### Requirement
Repeat exactly the lines that begin at the one containing "Encouraging F" and end at the final line of the records; include no pictures and nothing else.

Saved entries
::::::::

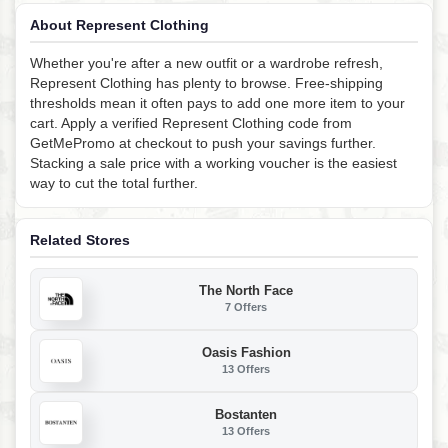
About Represent Clothing
Whether you're after a new outfit or a wardrobe refresh,
Represent Clothing has plenty to browse. Free-shipping
thresholds mean it often pays to add one more item to your
cart. Apply a verified Represent Clothing code from
GetMePromo at checkout to push your savings further.
Stacking a sale price with a working voucher is the easiest
way to cut the total further.
Related Stores
The North Face
7 Offers
Oasis Fashion
13 Offers
Bostanten
13 Offers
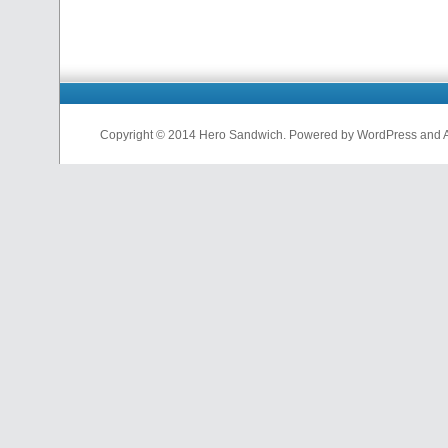
Copyright © 2014 Hero Sandwich. Powered by WordPress and A D
nfl
jerseys
from
china
cheap
nfl
jerseys
china
cheap
nfl
jerseys
from
china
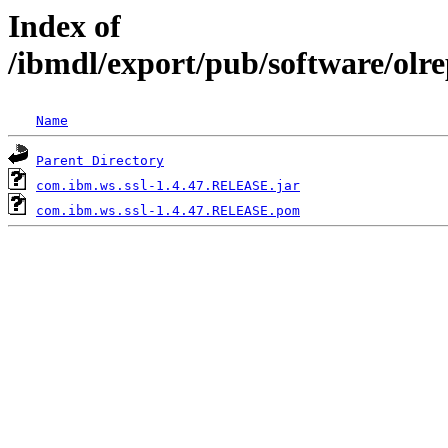
Index of
/ibmdl/export/pub/software/olr
Name
Parent Directory
com.ibm.ws.ssl-1.4.47.RELEASE.jar
com.ibm.ws.ssl-1.4.47.RELEASE.pom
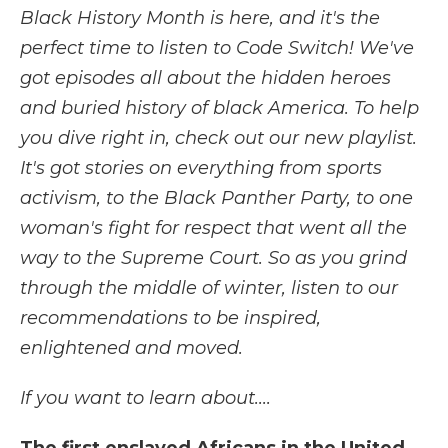
Black History Month is here, and it's the
perfect time to listen to Code Switch! We've
got episodes all about the hidden heroes
and buried history of black America. To help
you dive right in, check out our new playlist.
It's got stories on everything from sports
activism, to the Black Panther Party, to one
woman's fight for respect that went all the
way to the Supreme Court. So as you grind
through the middle of winter, listen to our
recommendations to be inspired,
enlightened and moved.
If you want to learn about....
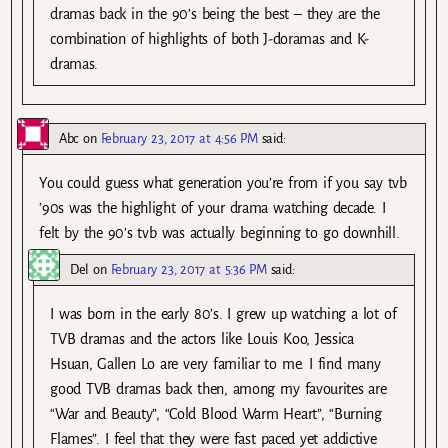
dramas back in the 90’s being the best – they are the
combination of highlights of both J-doramas and K-
dramas.
Abc
on
February 23, 2017 at 4:56 PM
said:
You could guess what generation you’re from if you say tvb
’90s was the highlight of your drama watching decade. I
felt by the 90’s tvb was actually beginning to go downhill.
Del
on
February 23, 2017 at 5:36 PM
said:
I was born in the early 80’s. I grew up watching a lot of
TVB dramas and the actors like Louis Koo, Jessica
Hsuan, Gallen Lo are very familiar to me. I find many
good TVB dramas back then, among my favourites are
“War and Beauty”, “Cold Blood Warm Heart”, “Burning
Flames”. I feel that they were fast paced yet addictive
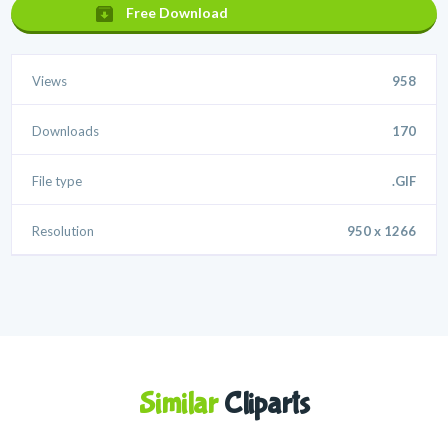
Free Download
Views
958
Downloads
170
File type
.GIF
Resolution
950 x 1266
Similar
Cliparts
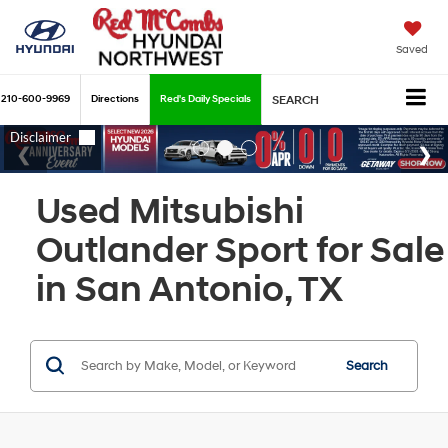
Saved
210-600-9969
Directions
Red's Daily Specials
SEARCH
Used Mitsubishi
Outlander Sport for Sale
in San Antonio, TX
Search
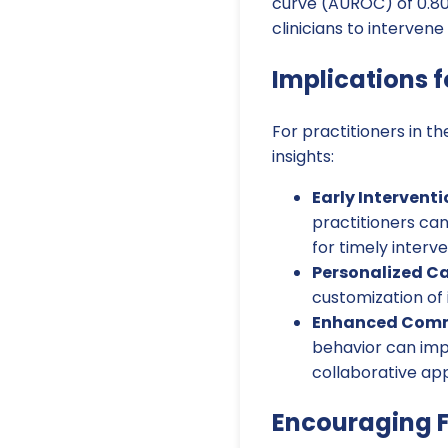
curve (AUROC) of 0.80. 
clinicians to interven
Implications f
For practitioners in t
insights:
Early Interventi
practitioners can
for timely interve
Personalized Ca
customization of 
Enhanced Comm
behavior can imp
collaborative ap
Encouraging F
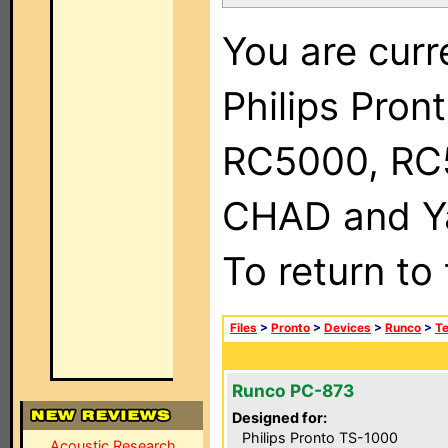
You are curr
Philips Pron
RC5000, RC
CHAD and Ya
To return to
Files
>
Pronto
>
Devices
>
Runco
>
Te
Runco PC-873
Designed for:
Philips Pronto TS-1000
Acoustic Research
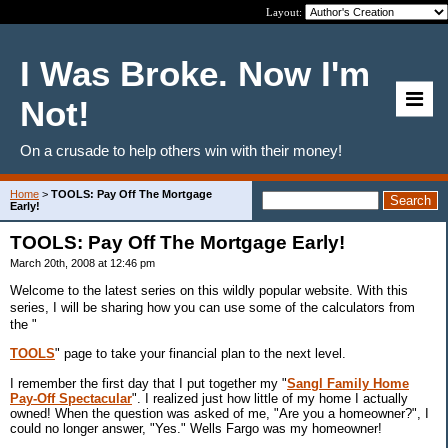
Layout:
I Was Broke. Now I'm
Not!
On a crusade to help others win with their money!
Home
>
TOOLS: Pay Off The Mortgage
Early!
TOOLS: Pay Off The Mortgage Early!
March 20th, 2008 at 12:46 pm
Welcome to the latest series on this wildly popular website. With this
series, I will be sharing how you can use some of the calculators from
the "
TOOLS
" page to take your financial plan to the next level.
I remember the first day that I put together my "
Sangl Family Home
Pay-Off Spectacular
". I realized just how little of my home I actually
owned! When the question was asked of me, "Are you a homeowner?", I
could no longer answer, "Yes." Wells Fargo was my homeowner!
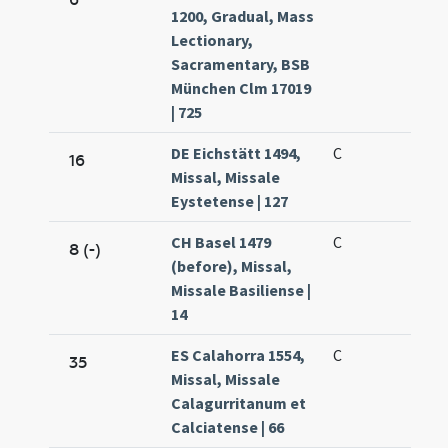
1200, Gradual, Mass
Lectionary,
Sacramentary, BSB
München Clm 17019
| 725
DE Eichstätt 1494,
C
16
Missal, Missale
Eystetense | 127
CH Basel 1479
C
8 (-)
(before), Missal,
Missale Basiliense |
14
ES Calahorra 1554,
C
35
Missal, Missale
Calagurritanum et
Calciatense | 66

::::::::

### Answer
Encouraging F
You are curr
Philips Pron
RC5000, RC
CHAD and Ya
To return to
Files
>
Pronto
>
Devices
>
Runco
>
Te
Runco PC-873
Designed for:
Philips Pronto TS-1000
Acoustic Research
Layout:
I Was Broke. Now I'm
Not!
On a crusade to help others win with their money!
Home
>
TOOLS: Pay Off The Mortgage
Early!
TOOLS: Pay Off The Mortgage Early!
March 20th, 2008 at 12:46 pm
Welcome to the latest series on this wildly popular website. With this
series, I will be sharing how you can use some of the calculators from
the "
TOOLS
" page to take your financial plan to the next level.
I remember the first day that I put together my "
Sangl Family Home
Pay-Off Spectacular
". I realized just how little of my home I actually
owned! When the question was asked of me, "Are you a homeowner?", I
could no longer answer, "Yes." Wells Fargo was my homeowner!
1200, Gradual, Mass
Lectionary,
Sacramentary, BSB
München Clm 17019
| 725
DE Eichstätt 1494,
C
16
Missal, Missale
Eystetense | 127
CH Basel 1479
C
8 (-)
(before), Missal,
Missale Basiliense |
14
ES Calahorra 1554,
C
35
Missal, Missale
Calagurritanum et
Calciatense | 66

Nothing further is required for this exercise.